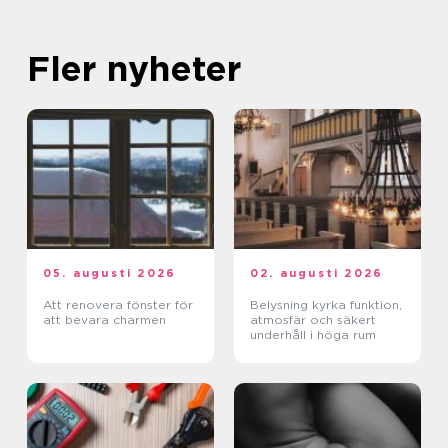
Fler nyheter
05. augusti 2026
02. augusti 2026
Att renovera fönster för
Belysning kyrka funktion,
att bevara charmen
atmosfär och säkert
underhåll i höga rum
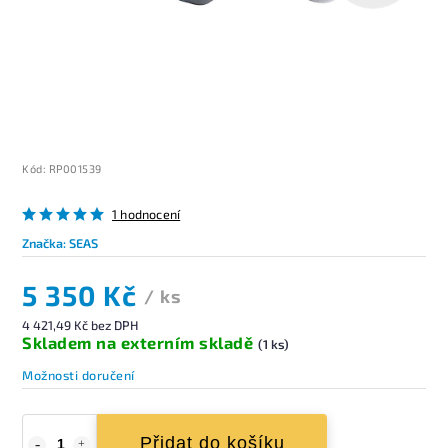
Kód:
RP001539
1 hodnocení
Značka:
SEAS
5 350 Kč
/ ks
4 421,49 Kč bez DPH
Skladem na externím skladě
(1 ks)
Možnosti doručení
Přidat do košíku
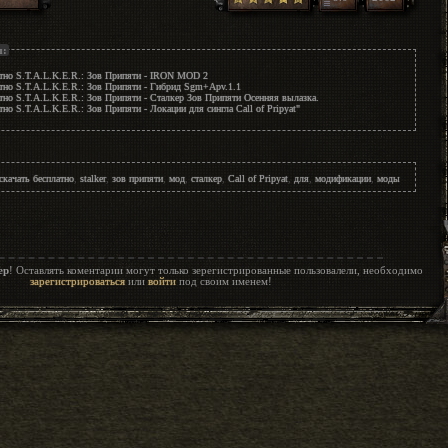
ы:
атно S.T.A.L.K.E.R.: Зов Припяти - IRON MOD 2
тно S.T.A.L.K.E.R.: Зов Припяти - Гибрид Sgm+Apv.1.1
тно S.T.A.L.K.E.R.: Зов Припяти - Сталкер Зов Припяти Осенняя вылазка.
тно S.T.A.L.K.E.R.: Зов Припяти - Локации для сингла Call of Pripyat"
скачать бесплатно
,
stalker
,
зов припяти
,
мод
,
сталкер
,
Call of Pripyat
,
для
,
модификации
,
моды
ер
! Оставлять коментарии могут только зерегистрированные пользовалели, необходимо
зарегистрироваться
или
войти
под своим именем!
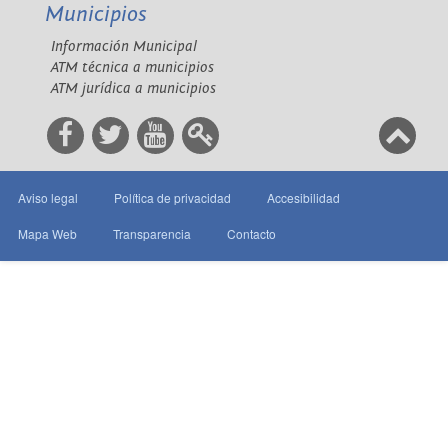
Municipios
Información Municipal
ATM técnica a municipios
ATM jurídica a municipios
Aviso legal
Política de privacidad
Accesibilidad
Mapa Web
Transparencia
Contacto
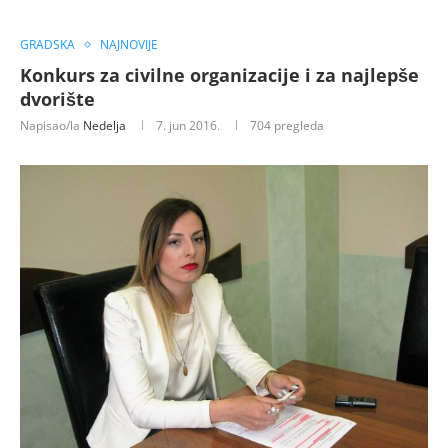
GRADSKA
NAJNOVIJE
Konkurs za civilne organizacije i za najlepše
dvorište
Napisao/la
Nedelja
7. jun 2016.
704
pregleda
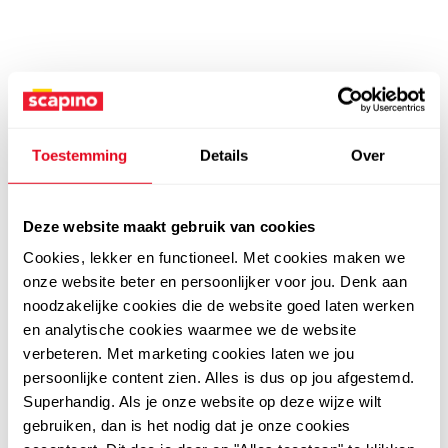
Toestemming
Details
Over
Deze website maakt gebruik van cookies
Cookies, lekker en functioneel. Met cookies maken we
onze website beter en persoonlijker voor jou. Denk aan
noodzakelijke cookies die de website goed laten werken
en analytische cookies waarmee we de website
verbeteren. Met marketing cookies laten we jou
persoonlijke content zien. Alles is dus op jou afgestemd.
Superhandig. Als je onze website op deze wijze wilt
gebruiken, dan is het nodig dat je onze cookies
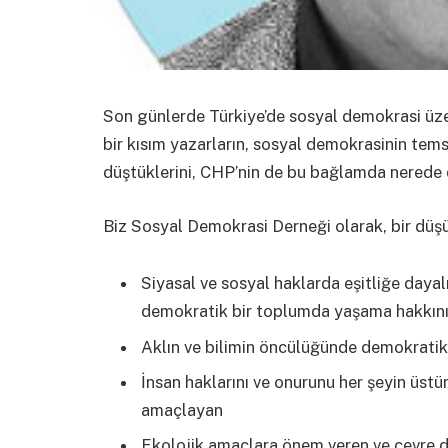
Son günlerde Türkiye’de sosyal demokrasi üzer
bir kısım yazarların, sosyal demokrasinin tems
düştüklerini, CHP’nin de bu bağlamda nerede
Biz Sosyal Demokrasi Derneği olarak, bir düş
Siyasal ve sosyal haklarda eşitliğe dayalı
demokratik bir toplumda yaşama hakkın
Aklın ve bilimin öncülüğünde demokratik 
İnsan haklarını ve onurunu her şeyin üs
amaçlayan
Ekolojik amaçlara önem veren ve çevre d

**Work request**
Across the material, how many lines contain "onze"? The reply must be that number and nothing else.

**Reply**
3